The Model Law prohibits the development and use of high-risk FRT Applications, subject to three exceptions: where the regulator provides specific authorisation; in genuine research; and in the context of law enforcement and national security agencies, where the Model Law provides for specific legal rules, including a ‘face warrant’ scheme.
Finally, the report recommends that a suitable regulator be legally empowered and resourced to oversee the development and use of FRT in Australia. The Office of the Australian Information Commissioner (OAIC) would be the most obvious candidate to regulate the development and use of FRT in the federal jurisdiction, with a harmonised approach in respect of the state and territory jurisdictions.
Next steps for urgent reform
There is an emerging consensus across diverse stakeholder groups that reform in this area is both urgent and important. This report calls on Australia’s Federal Attorney-General to lead the reform process by taking four key steps:
1. The Attorney-General should introduce a bill into the Australian Parliament, based on the FRT Model Law set out in this report. This bill would apply to FRT within the regulatory purview of the Australian Government.

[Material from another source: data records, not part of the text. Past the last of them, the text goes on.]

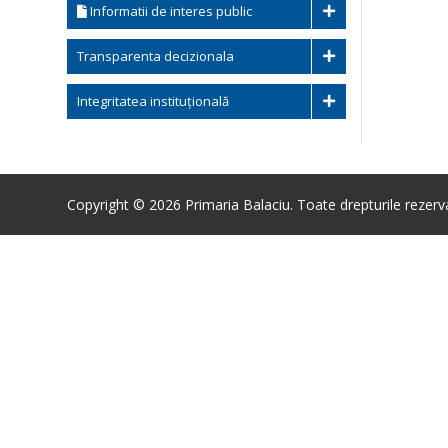
Informatii de interes public
Transparenta decizionala
Integritatea instituțională
Copyright © 2026 Primaria Balaciu. Toate drepturile rezerv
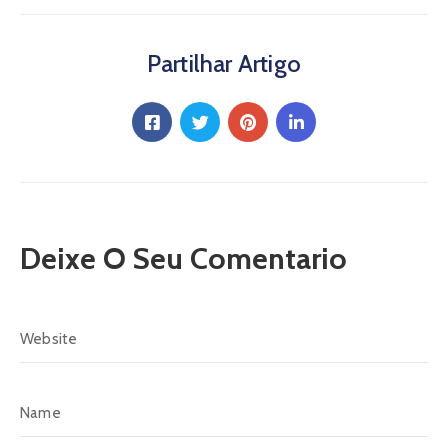
Partilhar Artigo
Deixe O Seu Comentario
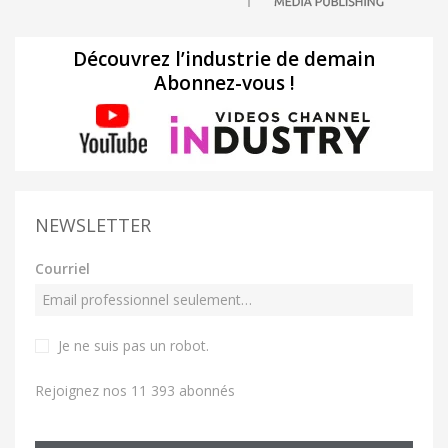
Découvrez l’industrie de demain
Abonnez-vous !
NEWSLETTER
Courriel
Je ne suis pas un robot
.
Rejoignez nos 11 393 abonnés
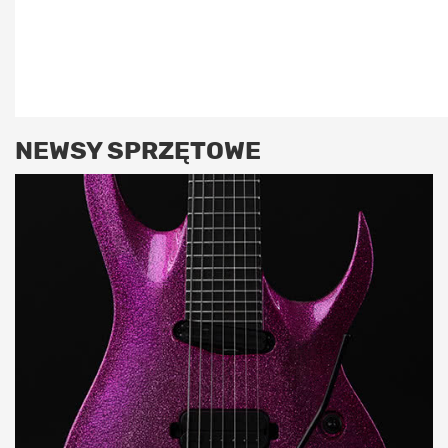
NEWSY SPRZĘTOWE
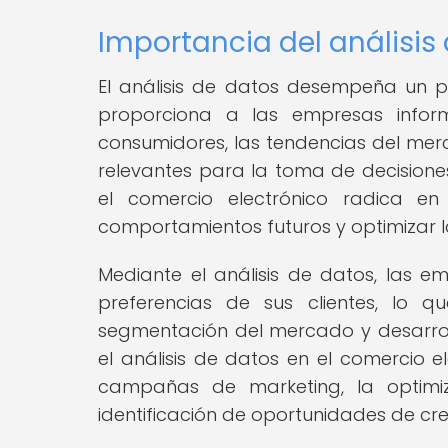
Importancia del análisis
El análisis de datos desempeña un p
proporciona a las empresas infor
consumidores, las tendencias del merc
relevantes para la toma de decisiones
el comercio electrónico radica en
comportamientos futuros y optimizar la
Mediante el análisis de datos, las
preferencias de sus clientes, lo q
segmentación del mercado y desarroll
el análisis de datos en el comercio el
campañas de marketing, la optimiz
identificación de oportunidades de cre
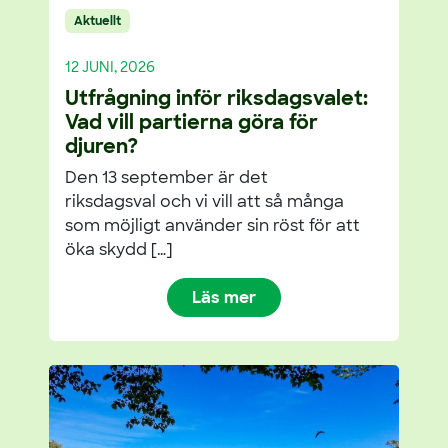
Aktuellt
12 JUNI, 2026
Utfrågning inför riksdagsvalet:
Vad vill partierna göra för
djuren?
Den 13 september är det
riksdagsval och vi vill att så många
som möjligt använder sin röst för att
öka skydd […]
Läs mer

2. The Attorney-General should assign regulatory responsibility to the Office of the Australian Information Commissioner, or another suitable regulator, empowering that body to take a central role in the creation of an FRT technical standard, and in providing advice for FRT Developers, Deployers and affected individuals. The Australian Government should provide appropriate resourcing to the FRT regulator to fulfil these new functions.
3. The Attorney-General should initiate a process with his state and territory counterparts to ensure that the law on FRT is harmonised across all Australian jurisdictions. This process should ensure the law is consistent and easy to understand for FRT Developers, Deployers and affected individuals regardless of where one is located in Australia.
4. The Attorney-General should work with other relevant federal ministers to establish an Australian Government taskforce on FRT. The taskforce would have two functions. First, it would work with all relevant Federal Government departments and agencies, such as the Australian Federal Police, to ensure their development and use of FRT accords with legal and ethical standards. Second, it would lead Australia’s international engagement on FRT, so that Australia can have a positive influence on the development of international standards and other assurance mechanisms for FRT, and to ensure that Australia’s legal approach to FRT is consistent with international law and international best practice.